Restaurants will hire cooks and waiters will only be there for customer interaction. They will not be needed to order food, to bus the tables, etc... So fast food places will have 1 or 2 people per shift as opposed to 10.
This is our future.
If you're scared of your govt then you need to further restrict its powers
Vote 3rd Party in 2016 and beyond
I see no technology in the near term future that I think has any reasonable probability of causing mass unemployment greater than we've seen in previous generations and in previous technological eras.
Natural language processing, self-driving vehicles, and improved virtual assistants for starters. I'm not saying they are certain to cause mass unemployment, but they certainly have a reasonable probability of doing that. Job displacement caused by software create job displacement at a much faster rate than those caused by robotics, because they are deployed at a much faster rate.
-- All that is necessary for the triumph of evil is that good men do nothing. -- Edmund Burke
I've noticed a lot of people do not seem to understand the dangers of AI.
People seem to think that their job is somehow special, that they can never be replaced by a machine.
Also there is another group of people who seem to think that it's not a big deal, that just like the industrial revolution, new jobs will pop up for people to migrate to.
Both are wrong.
As of yet, there is nothing inherently special about a human being that cannot be reproduced by machines. When you can mechanize a human in it's entirety, new jobs created will be filled by machines.

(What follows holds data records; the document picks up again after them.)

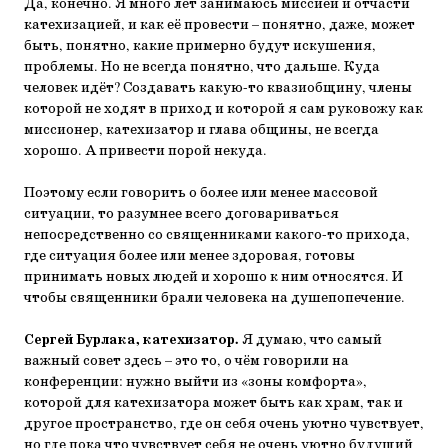
Да, конечно. Я много лет занимаюсь миссией и отчасти
катехизацией, и как её провести – понятно, даже, может
быть, понятно, какие примерно будут искушения,
проблемы. Но не всегда понятно, что дальше. Куда
человек идёт? Создавать какую-то квазиобщину, члены
которой не ходят в приход и которой я сам руковожу как
миссионер, катехизатор и глава общины, не всегда
хорошо. А привести порой некуда.
Поэтому если говорить о более или менее массовой
ситуации, то разумнее всего договариваться
непосредственно со священниками какого-то прихода,
где ситуация более или менее здоровая, готовы
принимать новых людей и хорошо к ним относятся. И
чтобы священники брали человека на душепопечение.
Сергей Бурлака, катехизатор.
Я думаю, что самый
важный совет здесь – это то, о чём говорили на
конференции: нужно выйти из «зоны комфорта»,
которой для катехизатора может быть как храм, так и
другое пространство, где он себя очень уютно чувствует,
но где пока что чувствует себя не очень уютно будущий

Think creativity is some kind of magical power exempt from being reproduced by AI? Think again. There are AI right now that can paint, create new music, write news articles etc. And their works are indistinguishable from those produced by their human counterparts.
AI can code, robots can build and support and repair robots.
Even jobs who people consider "safe" (doctors, lawyers, etc) will eventually disappear. Imagine an AI doctor, who can in a fraction of a second, know your ENTIRE medical history as well as all drugs you where ever prescribed in your life time and know all possible interactions between those drugs and is up to date on research on your particular ailment that was published 1 hour ago. No human doctor could compete. And these AI doctors will work 24/7,365 days a year. No sick days, no training, no family drama to worry about while at work.....
Do you think it's coincidence that the first widely available commercial application AI happens to be autonomous road vehicles? The transportation industry is the #1 industry in North America in terms of total number of people employed (truck drivers, taxi drivers, pizza delivery, etc.).
Why do you think some governments have started experimenting with or looking into basic universal income?
That sonofabitch has one hell of a nerve lecturing anyone about hubris.